So what is Doctor Sax?
It’s a book by Jack Kerouac, about himself at age eleven
or thereabouts; about him and his family and his boyhood friends; and the flood
that ruined his father’s printing business; and his boyhood fantasy world of
good and evil. It is quite different
from Picano’s book about himself at the same age.
Kerouac wrote it while visiting William Burroughs in
Mexico City in the early 1950s. He
allegedly wrote much of it while locked in the bathroom smoking marijuana. He was influenced by the indigenous Mexican
mythology he was learning about from Burroughs.
The background is Kerouac’s French-Canadian Catholic
Massachusetts childhood. In his outer
life, Kerouac plays with his street friends and comes home to his parents and
his sister. But in his inner life, he
envisions a world of demons, angels, and guardians.

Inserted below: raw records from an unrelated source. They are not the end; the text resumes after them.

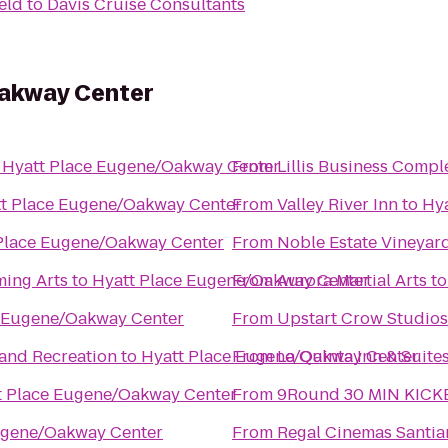
eld
to
Davis Cruise Consultants
Oakway Center
o
Hyatt Place Eugene/Oakway Center
From
Lillis Business Compl
t Place Eugene/Oakway Center
From
Valley River Inn
to
Hy
Place Eugene/Oakway Center
From
Noble Estate Vineyar
ming Arts
to
Hyatt Place Eugene/Oakway Center
From
Aurora Martial Arts
t
e Eugene/Oakway Center
From
Upstart Crow Studios
 and Recreation
to
Hyatt Place Eugene/Oakway Center
From
La Quinta Inn & Suite
t Place Eugene/Oakway Center
From
9Round 30 MIN KICK
ugene/Oakway Center
From
Regal Cinemas Santia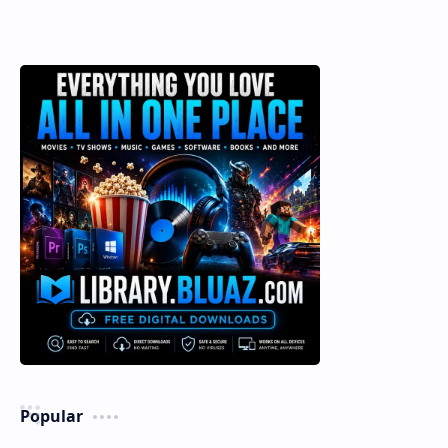
Popular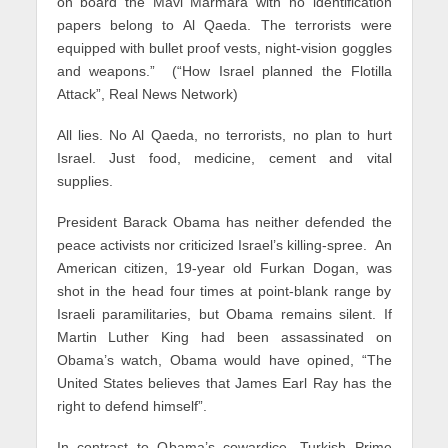
on board the Mavi Marmara with no identification
papers belong to Al Qaeda. The terrorists were
equipped with bullet proof vests, night-vision goggles
and weapons.” (“How Israel planned the Flotilla
Attack”, Real News Network)
All lies. No Al Qaeda, no terrorists, no plan to hurt
Israel. Just food, medicine, cement and vital
supplies.
President Barack Obama has neither defended the
peace activists nor criticized Israel’s killing-spree. An
American citizen, 19-year old Furkan Dogan, was
shot in the head four times at point-blank range by
Israeli paramilitaries, but Obama remains silent. If
Martin Luther King had been assassinated on
Obama’s watch, Obama would have opined, “The
United States believes that James Earl Ray has the
right to defend himself”.
In contrast to Obama’s cowardice, Turkish Prime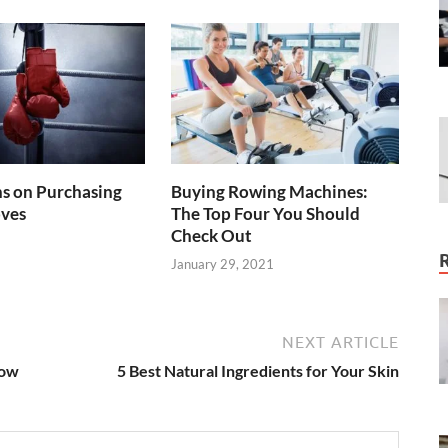
s on Purchasing
Buying Rowing Machines:
oves
The Top Four You Should
Check Out
January 29, 2021
NEXT ARTICLE
now
5 Best Natural Ingredients for Your Skin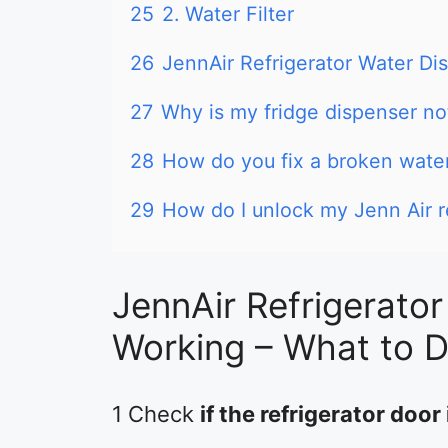
25
2. Water Filter
26
JennAir Refrigerator Water Di
27
Why is my fridge dispenser no
28
How do you fix a broken water
29
How do I unlock my Jenn Air r
JennAir Refrigerato
Working – What to 
1 Check
if the refrigerator door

The mythology is this: Satan, in the form of a gigantic snake, was
hurled into the center of the earth following The Fall. Since then the snake has been burrowing
upwards towards the surface. Now (roughly 1933) he is threatening to break
through the earth’s surface at the site of an old castle-like building in
Kerouac’s hometown, Lowell Massachusetts.
In anticipation of this, a huge “convention of world evil” is being held
in the castle, attended by demons, vampires, and other evil creatures. A heretical sect, the Dovists, claim that the
Snake is an illusion—“merely a husk of doves.”
On the Last Day, the Dovists believe the doves will bring tidings of
peace to the world.
Meanwhile a saint named Doctor Sax has spent
generations seeking the potion that will destroy the snake. On the day of the flood, he takes young
Kerouac (called Dulouz in the book) under his care as he goes to destroy the
snake. Unfortunately, the powders and
potions that Doctor Sax has spent generations perfecting have absolutely no
effect on the snake. All seems
lost. The universe doesn’t seem to care. Evil seems triumphant.
Then a gigantic bird appears in the sky, accompanied
by battalions of doves. The bird grabs
the snake and disappears with it into the sky.
Doctor Sax is amazed: “The
Universe disposes of its own evil!” It
is Easter morning.
It’s a strange book.
Then again, Eleven-year-old boys (and girls too, I’d wager) dream
strange dreams. Doctor Sax is an entirely different approach to novels about
pre-adolescence.
Neither Doctor
Sax, nor Picano’s Ambidextrous
are your “ordinary” stories of coming of age.